ABOUT THIS TASK
Your answer must be the listing repeated word for word, without its pictures.

MATERIAL SUPPLIED
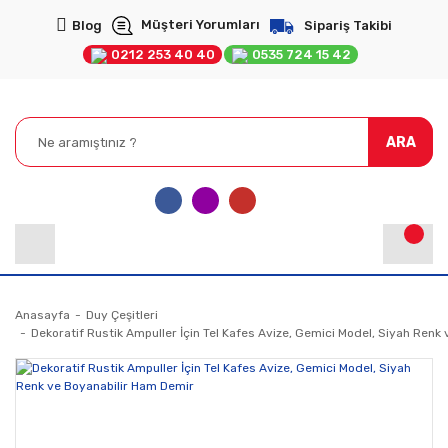
Müşteri Yorumları
Blog
Sipariş Takibi
0212 253 40 40
0535 724 15 42
ARA
Anasayfa
Duy Çeşitleri
Dekoratif Rustik Ampuller İçin Tel Kafes Avize, Gemici Model, Siyah Renk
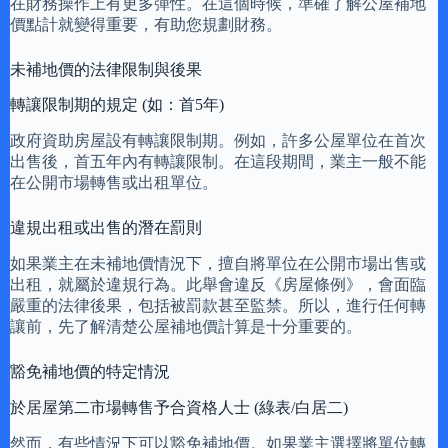
在財務操作上有更多彈性。在這個時候，準確了解公屋補地
價點計就變得重要，有助您規劃財務。
未補地價的法律限制與後果
轉讓限制期的規定 (如：首5年)
政府資助房屋設有轉讓限制期。例如，許多公屋單位在首次
出售後，首五年內有轉讓限制。在這段期間，業主一般不能
在公開市場轉售或出租單位。
違規出租或出售的潛在罰則
如果業主在未補地價情況下，擅自將單位在公開市場出售或
出租，就屬於違規行為。此舉會違反《房屋條例》，會面臨
嚴重的法律後果，包括被罰款甚至監禁。所以，進行任何轉
讓前，先了解清楚公屋補地價計算是十分重要的。
豁免補地價的特定情況
於居屋第二市場轉售予合資格人士 (綠表/白居二)
然而，有些情況下可以豁免補地價。如果業主選擇將單位轉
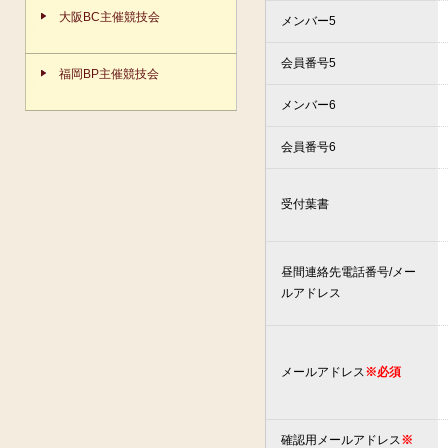
大阪BC主催競技会
メンバー5
会員番号5
福岡BP主催競技会
メンバー6
会員番号6
受付葉書
昼間連絡先電話番号/メー
ルアドレス
メールアドレス
※必須
確認用メールアドレス
※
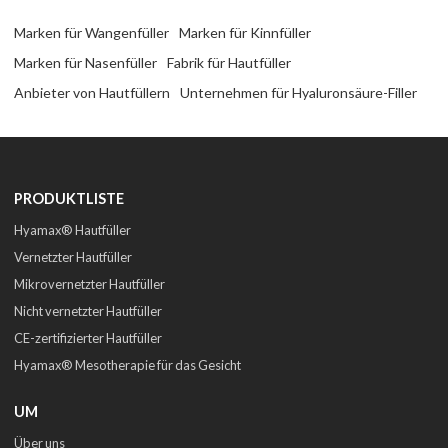
Marken für Wangenfüller
Marken für Kinnfüller
Marken für Nasenfüller
Fabrik für Hautfüller
Anbieter von Hautfüllern
Unternehmen für Hyaluronsäure-Filler
PRODUKTLISTE
Hyamax® Hautfüller
Vernetzter Hautfüller
Mikrovernetzter Hautfüller
Nicht vernetzter Hautfüller
CE-zertifizierter Hautfüller
Hyamax® Mesotherapie für das Gesicht
UM
Über uns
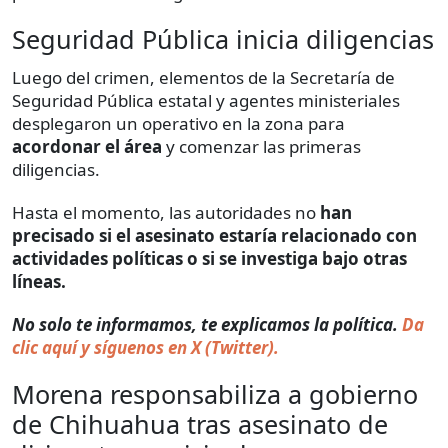
Seguridad Pública inicia diligencias
Luego del crimen, elementos de la Secretaría de
Seguridad Pública estatal y agentes ministeriales
desplegaron un operativo en la zona para
acordonar el área
y comenzar las primeras
diligencias.
Hasta el momento, las autoridades no
han
precisado si el asesinato estaría relacionado con
actividades políticas o si se investiga bajo otras
líneas.
No solo te informamos, te explicamos la política.
Da
clic aquí y síguenos en X (Twitter).
Morena responsabiliza a gobierno
de Chihuahua tras asesinato de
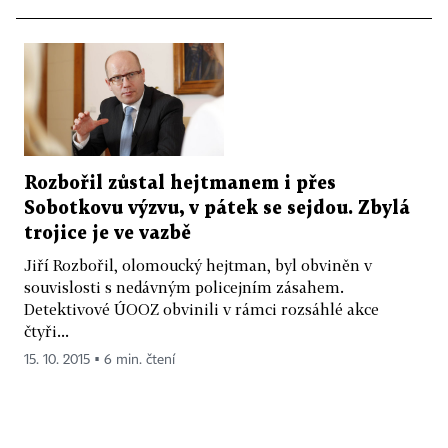
Rozbořil zůstal hejtmanem i přes
Sobotkovu výzvu, v pátek se sejdou. Zbylá
trojice je ve vazbě
Jiří Rozbořil, olomoucký hejtman, byl obviněn v
souvislosti s nedávným policejním zásahem.
Detektivové ÚOOZ obvinili v rámci rozsáhlé akce
čtyři...
15. 10. 2015 ▪ 6 min. čtení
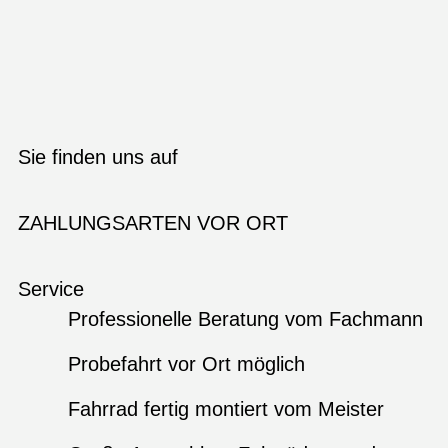
Sie finden uns auf
ZAHLUNGSARTEN VOR ORT
Service
Professionelle Beratung vom Fachmann
Probefahrt vor Ort möglich
Fahrrad fertig montiert vom Meister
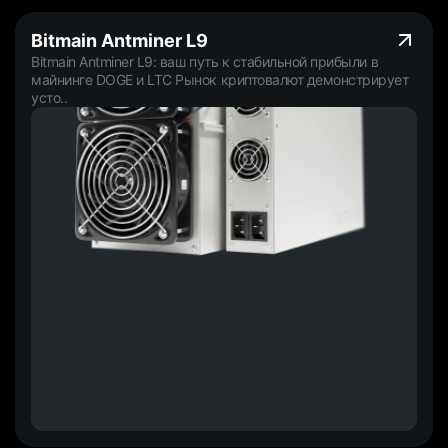
Bitmain Antminer L9
Bitmain Antminer L9: ваш путь к стабильной прибыли в
майнинге DOGE и LTC Рынок криптовалют демонстрирует
усто..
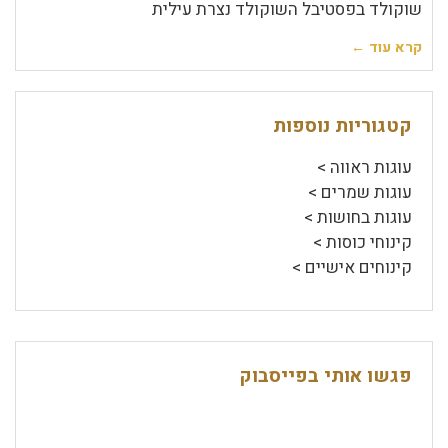
שוקולד בפסטיבל השוקולד נצרת עילית
קרא עוד ←
קטגוריות נוספות
עוגות ראווה >
עוגות שמרים >
עוגות בחושות >
קינוחי כוסות >
קינוחים אישיים >
פגשו אותי בפייסבוק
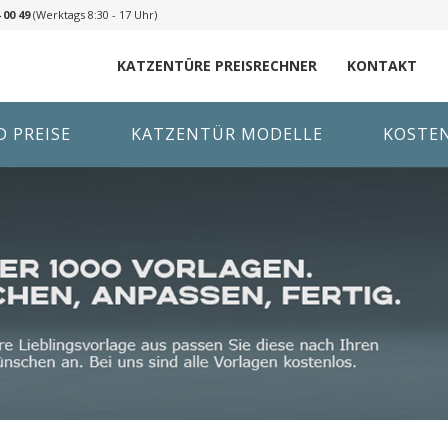
 00 49
(Werktags 8:30 - 17 Uhr)
KATZENTÜRE PREISRECHNER
KONTAKT
 PREISE
KATZENTÜR MODELLE
KOSTE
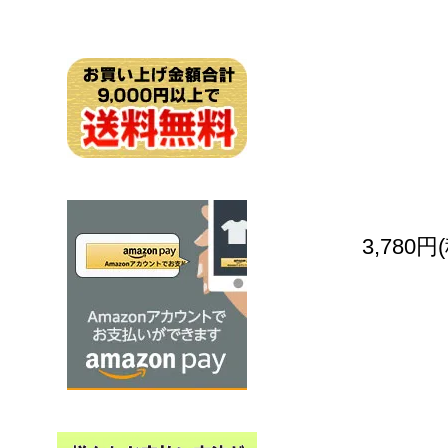
3,780円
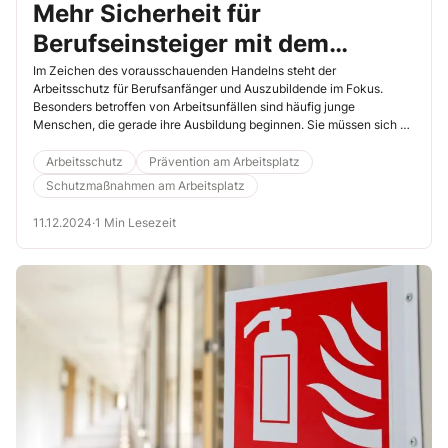
Mehr Sicherheit für
Berufseinsteiger mit dem
Medienpaket „binmirsicher“
Im Zeichen des vorausschauenden Handelns steht der
Arbeitsschutz für Berufsanfänger und Auszubildende im Fokus.
Besonders betroffen von Arbeitsunfällen sind häufig junge
Menschen, die gerade ihre Ausbildung beginnen. Sie müssen sich an
die neue Umgebung, Kollegen sowie Vorgesetzte gewöhnen und
einen neuen Tagesablauf meistern.
Arbeitsschutz
Prävention am Arbeitsplatz
Schutzmaßnahmen am Arbeitsplatz
11.12.2024
·
1 Min Lesezeit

ANSWER TO THE EXERCISE
Müşteri Yorumları
Blog
Sipariş Takibi
0212 253 40 40
0535 724 15 42
ARA
Anasayfa
Duy Çeşitleri
Dekoratif Rustik Ampuller İçin Tel Kafes Avize, Gemici Model, Siyah Renk
在財務操作上有更多彈性。在這個時候，準確了解公屋補地
價點計就變得重要，有助您規劃財務。
未補地價的法律限制與後果
轉讓限制期的規定 (如：首5年)
政府資助房屋設有轉讓限制期。例如，許多公屋單位在首次
出售後，首五年內有轉讓限制。在這段期間，業主一般不能
在公開市場轉售或出租單位。
違規出租或出售的潛在罰則
如果業主在未補地價情況下，擅自將單位在公開市場出售或
出租，就屬於違規行為。此舉會違反《房屋條例》，會面臨
嚴重的法律後果，包括被罰款甚至監禁。所以，進行任何轉
讓前，先了解清楚公屋補地價計算是十分重要的。
豁免補地價的特定情況
於居屋第二市場轉售予合資格人士 (綠表/白居二)
然而，有些情況下可以豁免補地價。如果業主選擇將單位轉
大阪BC主催競技会
メンバー5
会員番号5
福岡BP主催競技会
メンバー6
会員番号6
受付葉書
昼間連絡先電話番号/メー
ルアドレス
メールアドレス
※必須
確認用メールアドレス
※
Marken für Wangenfüller
Marken für Kinnfüller
Marken für Nasenfüller
Fabrik für Hautfüller
Anbieter von Hautfüllern
Unternehmen für Hyaluronsäure-Filler
PRODUKTLISTE
Hyamax® Hautfüller
Vernetzter Hautfüller
Mikrovernetzter Hautfüller
Nicht vernetzter Hautfüller
CE-zertifizierter Hautfüller
Hyamax® Mesotherapie für das Gesicht
UM
Über uns
Seguridad Pública inicia diligencias
Luego del crimen, elementos de la Secretaría de
Seguridad Pública estatal y agentes ministeriales
desplegaron un operativo en la zona para
acordonar el área
y comenzar las primeras
diligencias.
Hasta el momento, las autoridades no
han
precisado si el asesinato estaría relacionado con
actividades políticas o si se investiga bajo otras
líneas.
No solo te informamos, te explicamos la política.
Da
clic aquí y síguenos en X (Twitter).
Morena responsabiliza a gobierno
de Chihuahua tras asesinato de
Rozbořil zůstal hejtmanem i přes
Sobotkovu výzvu, v pátek se sejdou. Zbylá
trojice je ve vazbě
Jiří Rozbořil, olomoucký hejtman, byl obviněn v
souvislosti s nedávným policejním zásahem.
Detektivové ÚOOZ obvinili v rámci rozsáhlé akce
čtyři...
15. 10. 2015 ▪ 6 min. čtení
Sie finden uns auf
ZAHLUNGSARTEN VOR ORT
Service
Professionelle Beratung vom Fachmann
Probefahrt vor Ort möglich
Fahrrad fertig montiert vom Meister
Bitmain Antminer L9
Bitmain Antminer L9: ваш путь к стабильной прибыли в
майнинге DOGE и LTC Рынок криптовалют демонстрирует
усто..
שוקולד בפסטיבל השוקולד נצרת עילית
קרא עוד ←
קטגוריות נוספות
עוגות ראווה >
עוגות שמרים >
עוגות בחושות >
קינוחי כוסות >
קינוחים אישיים >
פגשו אותי בפייסבוק
 00 49
(Werktags 8:30 - 17 Uhr)
KATZENTÜRE PREISRECHNER
KONTAKT
 PREISE
KATZENTÜR MODELLE
KOSTE
3,780円
Mehr Sicherheit für
Berufseinsteiger mit dem
Medienpaket „binmirsicher“
Im Zeichen des vorausschauenden Handelns steht der
Arbeitsschutz für Berufsanfänger und Auszubildende im Fokus.
Besonders betroffen von Arbeitsunfällen sind häufig junge
Menschen, die gerade ihre Ausbildung beginnen. Sie müssen sich an
die neue Umgebung, Kollegen sowie Vorgesetzte gewöhnen und
einen neuen Tagesablauf meistern.
Arbeitsschutz
Prävention am Arbeitsplatz
Schutzmaßnahmen am Arbeitsplatz
11.12.2024
·
1 Min Lesezeit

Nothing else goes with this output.